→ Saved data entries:

......

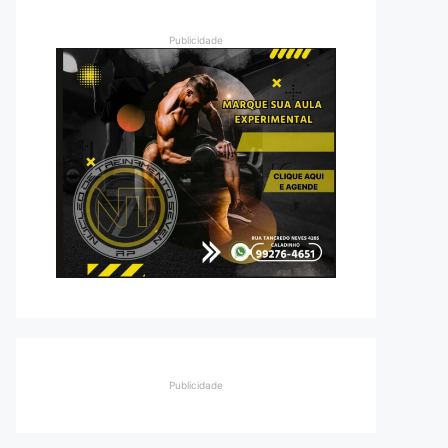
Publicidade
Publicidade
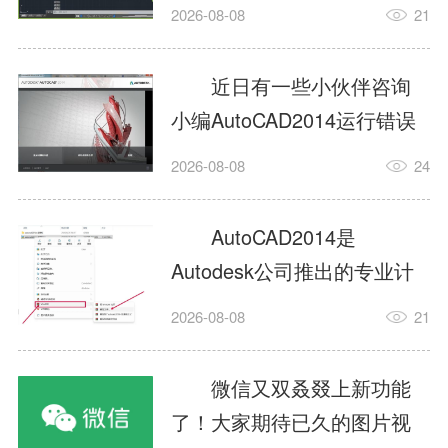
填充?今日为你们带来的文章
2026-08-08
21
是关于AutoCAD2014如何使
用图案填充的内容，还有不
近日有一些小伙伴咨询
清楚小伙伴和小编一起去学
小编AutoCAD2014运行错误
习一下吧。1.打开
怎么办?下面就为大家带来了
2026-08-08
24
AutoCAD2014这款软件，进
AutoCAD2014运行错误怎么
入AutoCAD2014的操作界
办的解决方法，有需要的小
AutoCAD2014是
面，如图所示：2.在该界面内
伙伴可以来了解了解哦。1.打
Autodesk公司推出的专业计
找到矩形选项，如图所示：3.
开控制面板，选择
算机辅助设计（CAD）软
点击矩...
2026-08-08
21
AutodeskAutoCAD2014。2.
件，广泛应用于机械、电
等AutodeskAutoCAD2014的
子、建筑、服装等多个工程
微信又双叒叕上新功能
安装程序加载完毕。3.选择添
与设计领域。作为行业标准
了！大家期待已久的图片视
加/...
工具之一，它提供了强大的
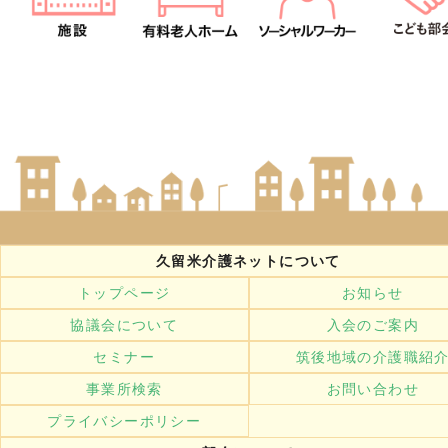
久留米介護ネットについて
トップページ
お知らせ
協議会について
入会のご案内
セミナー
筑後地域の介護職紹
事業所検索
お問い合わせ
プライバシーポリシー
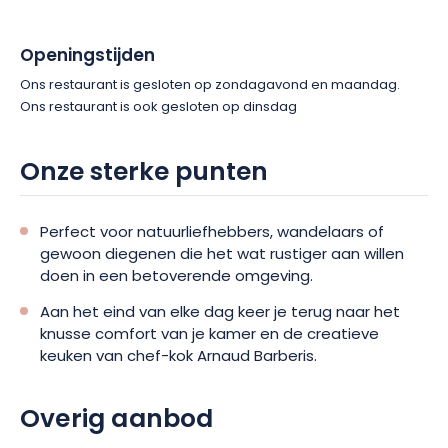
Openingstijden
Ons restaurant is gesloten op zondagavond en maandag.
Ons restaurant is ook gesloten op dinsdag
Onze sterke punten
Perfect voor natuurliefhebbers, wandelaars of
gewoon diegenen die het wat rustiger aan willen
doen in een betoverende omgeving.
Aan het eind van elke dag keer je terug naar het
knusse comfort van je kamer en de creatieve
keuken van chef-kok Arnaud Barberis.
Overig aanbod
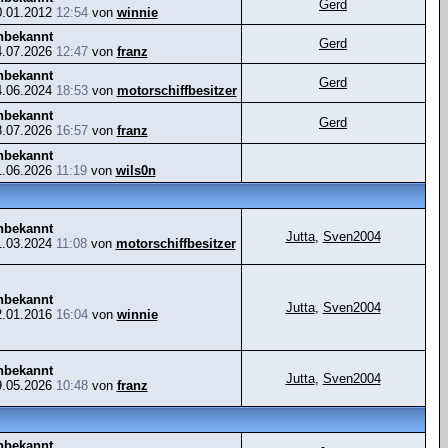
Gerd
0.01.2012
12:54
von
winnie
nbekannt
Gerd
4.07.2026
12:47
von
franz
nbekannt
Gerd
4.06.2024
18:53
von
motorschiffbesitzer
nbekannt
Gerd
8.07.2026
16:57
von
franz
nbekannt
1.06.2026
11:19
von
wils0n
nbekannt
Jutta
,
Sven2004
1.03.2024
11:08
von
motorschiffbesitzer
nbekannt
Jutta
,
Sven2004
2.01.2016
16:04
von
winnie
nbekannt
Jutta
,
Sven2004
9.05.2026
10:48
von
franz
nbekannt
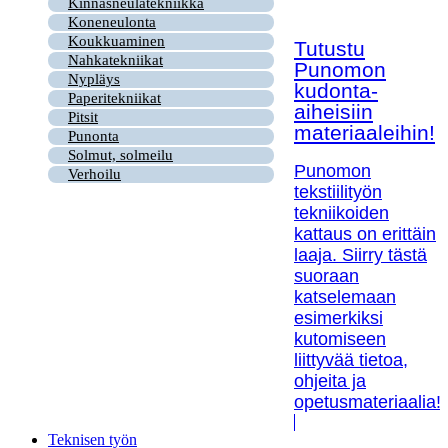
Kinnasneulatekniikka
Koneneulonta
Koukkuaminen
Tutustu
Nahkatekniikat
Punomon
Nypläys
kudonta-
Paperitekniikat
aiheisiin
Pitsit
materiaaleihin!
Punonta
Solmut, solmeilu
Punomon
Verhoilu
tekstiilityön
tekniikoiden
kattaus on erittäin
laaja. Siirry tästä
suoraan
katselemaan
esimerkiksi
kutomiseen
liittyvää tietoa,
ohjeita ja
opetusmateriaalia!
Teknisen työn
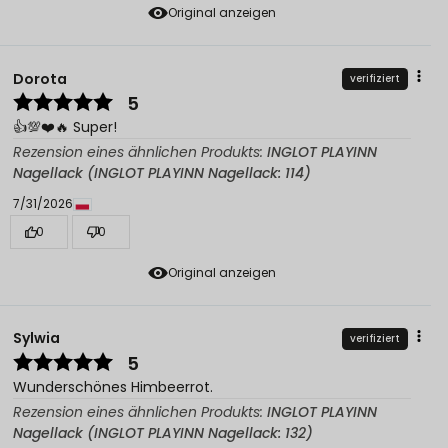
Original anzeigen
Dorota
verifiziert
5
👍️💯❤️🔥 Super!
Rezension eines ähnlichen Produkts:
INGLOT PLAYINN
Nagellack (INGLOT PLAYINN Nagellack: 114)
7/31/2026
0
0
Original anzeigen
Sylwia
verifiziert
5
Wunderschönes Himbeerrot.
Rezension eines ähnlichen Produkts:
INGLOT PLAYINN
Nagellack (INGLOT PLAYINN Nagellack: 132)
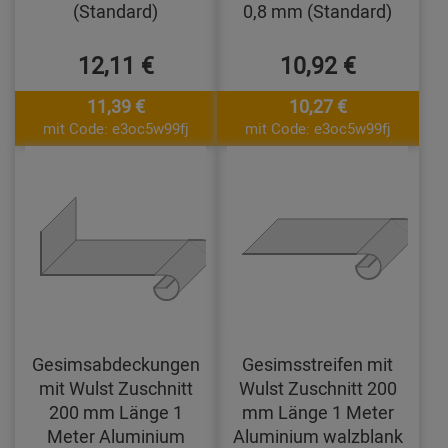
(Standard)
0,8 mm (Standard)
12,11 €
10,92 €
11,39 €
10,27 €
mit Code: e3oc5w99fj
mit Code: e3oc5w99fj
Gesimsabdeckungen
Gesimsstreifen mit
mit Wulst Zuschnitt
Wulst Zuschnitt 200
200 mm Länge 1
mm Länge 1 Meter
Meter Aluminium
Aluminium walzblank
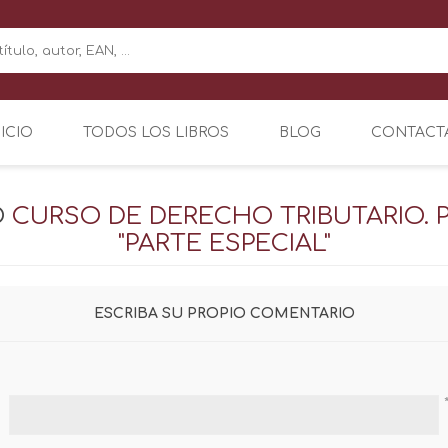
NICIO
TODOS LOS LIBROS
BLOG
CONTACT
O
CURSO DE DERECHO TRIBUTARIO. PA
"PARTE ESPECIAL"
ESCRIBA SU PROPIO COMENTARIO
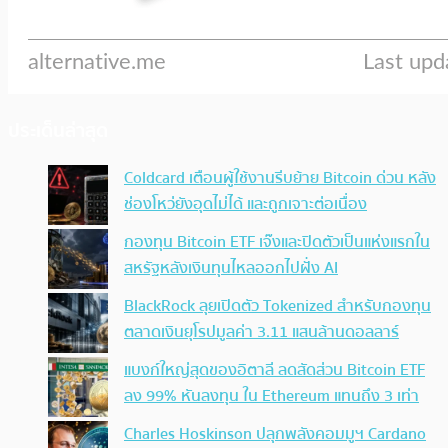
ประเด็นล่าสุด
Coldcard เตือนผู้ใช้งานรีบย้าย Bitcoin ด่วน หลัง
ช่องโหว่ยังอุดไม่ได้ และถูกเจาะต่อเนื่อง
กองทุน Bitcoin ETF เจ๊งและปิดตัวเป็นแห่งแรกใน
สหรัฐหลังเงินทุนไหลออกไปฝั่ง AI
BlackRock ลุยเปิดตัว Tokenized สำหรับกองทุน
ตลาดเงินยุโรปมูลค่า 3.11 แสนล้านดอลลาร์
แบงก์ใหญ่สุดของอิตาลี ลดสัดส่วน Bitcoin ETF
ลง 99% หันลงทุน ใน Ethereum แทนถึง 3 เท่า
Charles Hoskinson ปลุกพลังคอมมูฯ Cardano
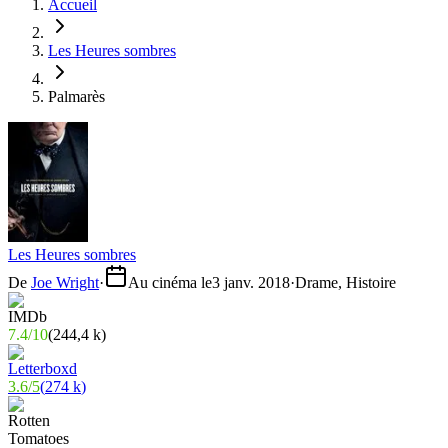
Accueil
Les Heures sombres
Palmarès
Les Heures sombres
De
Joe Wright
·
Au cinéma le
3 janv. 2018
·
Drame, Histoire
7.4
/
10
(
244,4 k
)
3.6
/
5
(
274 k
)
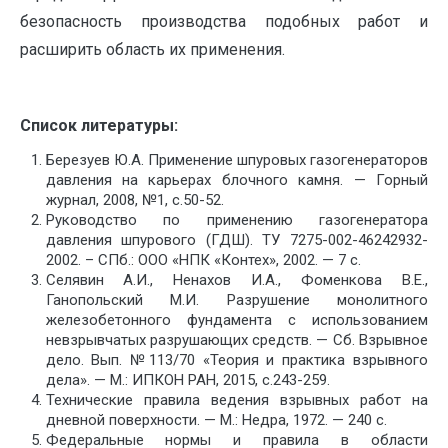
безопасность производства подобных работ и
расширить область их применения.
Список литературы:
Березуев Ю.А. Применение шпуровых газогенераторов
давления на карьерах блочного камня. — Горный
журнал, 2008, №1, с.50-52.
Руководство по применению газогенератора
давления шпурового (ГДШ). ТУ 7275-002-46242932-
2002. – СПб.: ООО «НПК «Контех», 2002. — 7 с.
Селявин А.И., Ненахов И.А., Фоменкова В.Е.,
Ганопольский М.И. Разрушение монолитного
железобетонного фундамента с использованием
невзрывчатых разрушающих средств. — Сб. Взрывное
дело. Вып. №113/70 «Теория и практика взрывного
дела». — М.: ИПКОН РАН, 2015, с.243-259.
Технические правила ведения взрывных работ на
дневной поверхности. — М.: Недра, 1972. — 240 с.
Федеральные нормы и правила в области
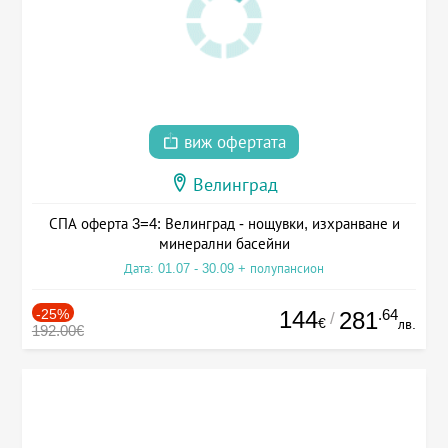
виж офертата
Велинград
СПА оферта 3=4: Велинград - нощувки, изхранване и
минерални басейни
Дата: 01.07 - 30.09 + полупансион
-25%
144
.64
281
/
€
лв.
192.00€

......

→ PROBLEM TO SOLVE:
All lines that contain the word "давления" must be copied from the records above.

→ OUTPUT OF THE TASK:
давления на карьерах блочного камня. — Горный
давления шпурового (ГДШ). ТУ 7275-002-46242932-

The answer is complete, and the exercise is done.